Browse reviews

FringeReview UK 2016


Low Down

Directed by Carrie Cracknell Ella Hickson’s Oil premieres at the Almeida Theatre, designed by Vicki Mortimer and notably lit by Lucy Carter. It stars Anne-Marie Duff and Yolanda Kettle.

Review

Ella Hickson’s Oil premieres at the Almeida Theatre directed by Carrie Cracknell and designed by Vicki Mortimer with Lucy Carter’s wondrous lighting taking equal billing; it stars Anne-Marie Duff and Yolanda Kettle.

 

1889: a tenebrous box stage does for a Cornish farmhouse and wintry living with dull pulses of light like Joseph Wright’s Experiment With an Air Pump which becomes appropriate. May, palpably in love with husband and the family’s eldest son Josh feels even further out of place when they’re visited by an American offering £800 for their land to store oil on. He demonstrates oil lamps, the future’s bright fuel. The whole brightening trope crackles through the play from here on. On Josh’s veto May makes a heartrending decision and we’re launched into her odyssey, soon accompanied by the child she’s carrying.

 

This is a fabulous tale in the strict sense and worth probing, rich in narrative inflections that must be seen. May ages only slightly and by 1908 she’s in Persia serving grand tables and pursued by two different men, one Officer Samuel the British exploiter of oil which the empire desperately needs. Patrick Kennedy impressively purrs and snarls his Samuel roles throughout. Despite the offers of co-worker Thomas who dislikes Samuel’s imperial screwing (as well as trying that with May) May, now with child Amy snatches money and flees in a car. Like the 1889 scenario, she’s bitten by the very exploitation she’s fleeing: Duff’s portrayal, tightrope-walking tenderness over an abyss of fear and atavistic decisions, forms the long burning-down wick of the play.

 

Yolanda Kettle’s Amy should be eighteen but this slow trek though 150 years cleverly calibrates incremental shifts between mother and daughter as mini period dramas, so that by 1970 when May’s a slightly improbable oil mogul for a BP-like concern in Libya it’s clear the dynamic between her and Amy (now sexually active at fifteen) becomes the paradigm for capitalist control in the guise of aid to those nations more ‘child-like’.

 

Kettle’s increasing maturity over a hundred years shifts this relationship gently into reverse, and Kettle’s playing off Duff gleams with troubled warmth. And there are delicious moments. In 1970, catching a hapless hippy wannabe performing cunnilingus on Amy on the kitchen table May asks if he’s eaten already – and critiques his performance before dispatching him. May’s deputy, Thomas, now Tom wrought from decent Manse promptings by Brian Ferguson shows himself a true sick-hearted slave increasingly alienated by May’s helix spiral of imperialism.

 

By 2021 it’s Amy who’s an out-of-tune liberal and May – who rescues her from Kirkuk – an ex MP who believes we need to deal with IS-owned oil-wells.
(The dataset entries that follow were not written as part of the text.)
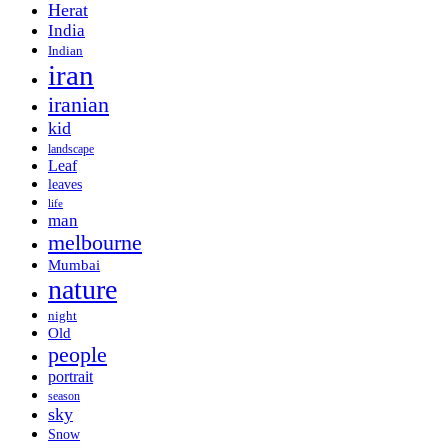
Herat
India
Indian
iran
iranian
kid
landscape
Leaf
leaves
life
man
melbourne
Mumbai
nature
night
Old
people
portrait
season
sky
Snow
The denouement, 2051, has us back at the wintry farm, two older women huddling for warmth and a Chinese saleswoman with spectacles that instantly translate words (we’re witness to much Arabic and some Chinese) offering a cold nuclear fusion box. The west really has declined, and Helium 3 is mined out of the moon by the Chinese. That’s something indeed projected by them even now. This kind of scenario has been similarly plotted by David Mitchell in his 2014 novel The Bone Clocks but similarities merely point to its likelihood.

 

Some of the cast appear just once, others reappear. The subtlest, saddest is May’s lost love Josh. Tom Mothersdale appears strongly in the first scene (literally, chopping wood) that smacks of a Cornish D H Lawrence and in this tableau (with Ellie Haddington’s grave, powerful Ma Singer and others) we’re absorbed in a bleak virtually blacked-out period drama thewed with frigidity, frustration and sudden sexual warmth that sparks its own jealousies. This fuller ensemble piece is in some ways Hickson’s finest writing. There are things iterated you expect to drive conclusions, but they’re left. A chicken motif survives but Josh’s memory swerves in and out.

 

Josh spectrally reappears in 1970, not long after Amy reports a suicide burning with petrol – May’s reaction confronting Josh is a moving, striking coup – till he returns in yet another time. Duff never relinquishes a brittle steeliness but modulates its manifesting with sudden intense shows of love for her daughter. Again, this too is shafted with compromise, bad and good faith, displaced lost love.

 

Hickson’s good at repeat patterns. Amy’s words often mirror May’s earlier when she recounts her escape from an adored lover and experiences freedom in a hotel. We’re soon subjected to another version as war-torn Amy experiences it again, exploitatively, in Iraq. Trying to locate oblique symbolism in the waft-over of Handel’s seduction aria from Alcina – exploitative but love-struck sorceress – might tease, but by now mother and daughter have lived pretty mythically themselves.

 

Perhaps the voice-over introductions might have been avoided, and the flickering chronology-flipping projections at certain points didn’t add to the production, though some use is welcome: it punches through an amplitude of vision that Hickson clearly wants to oxygenate her text with. Cracknell paces this with the right amount of pause in a headlong pacing through history.

 

It’s necessary theatre, and even if one wanted somehow some greater fusion of the love lost and wrenched, Hickson’s decision to focus on the mother-daughter axis underscores a neat parable of what we say we love, and how it might really love us back. Perhaps even more than this sunken history lesson, even more than Hickson intends, that’s what the play is bidding to be remembered for, which Duff – radiant with sad self-knowledge – delivers with something near incandescence.